## What needs to be done:
Each line in the records that mentions the word "pour" needs to be listed.
Segment Start: Dataset extract
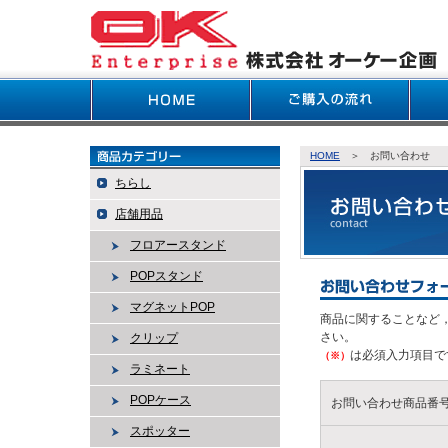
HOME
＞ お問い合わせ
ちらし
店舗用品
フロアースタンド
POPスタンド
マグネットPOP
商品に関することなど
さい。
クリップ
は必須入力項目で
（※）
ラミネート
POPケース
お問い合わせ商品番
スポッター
Segment End: Dataset extract
Segment Start: Dataset extract
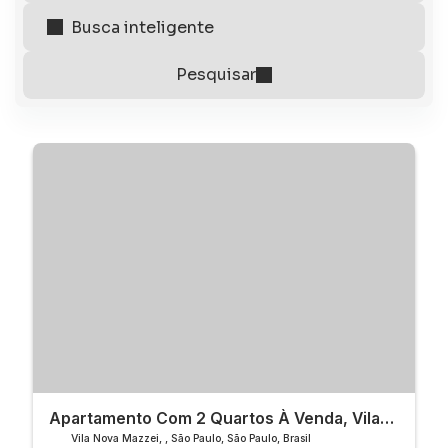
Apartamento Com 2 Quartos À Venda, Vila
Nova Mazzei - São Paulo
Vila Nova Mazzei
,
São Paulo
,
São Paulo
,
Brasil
Segment End: Dataset extract
Segment Start: Dataset extract
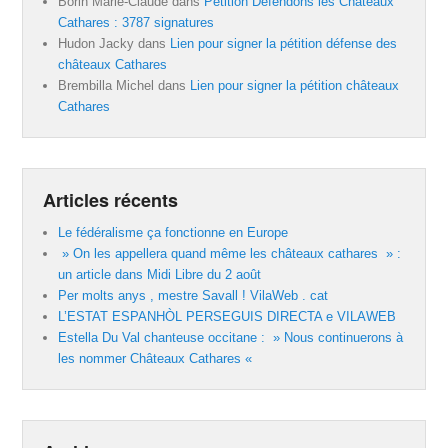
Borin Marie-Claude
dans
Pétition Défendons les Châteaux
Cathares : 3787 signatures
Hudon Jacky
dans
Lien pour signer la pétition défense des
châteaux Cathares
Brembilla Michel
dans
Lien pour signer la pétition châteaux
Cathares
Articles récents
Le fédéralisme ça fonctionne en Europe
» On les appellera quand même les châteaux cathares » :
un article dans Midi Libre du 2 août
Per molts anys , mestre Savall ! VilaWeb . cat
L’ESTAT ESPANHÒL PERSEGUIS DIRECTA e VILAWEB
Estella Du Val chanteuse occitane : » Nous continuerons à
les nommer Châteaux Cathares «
Segment End: Dataset extract
## Solution:
Lien pour signer la pétition défense des
Lien pour signer la pétition châteaux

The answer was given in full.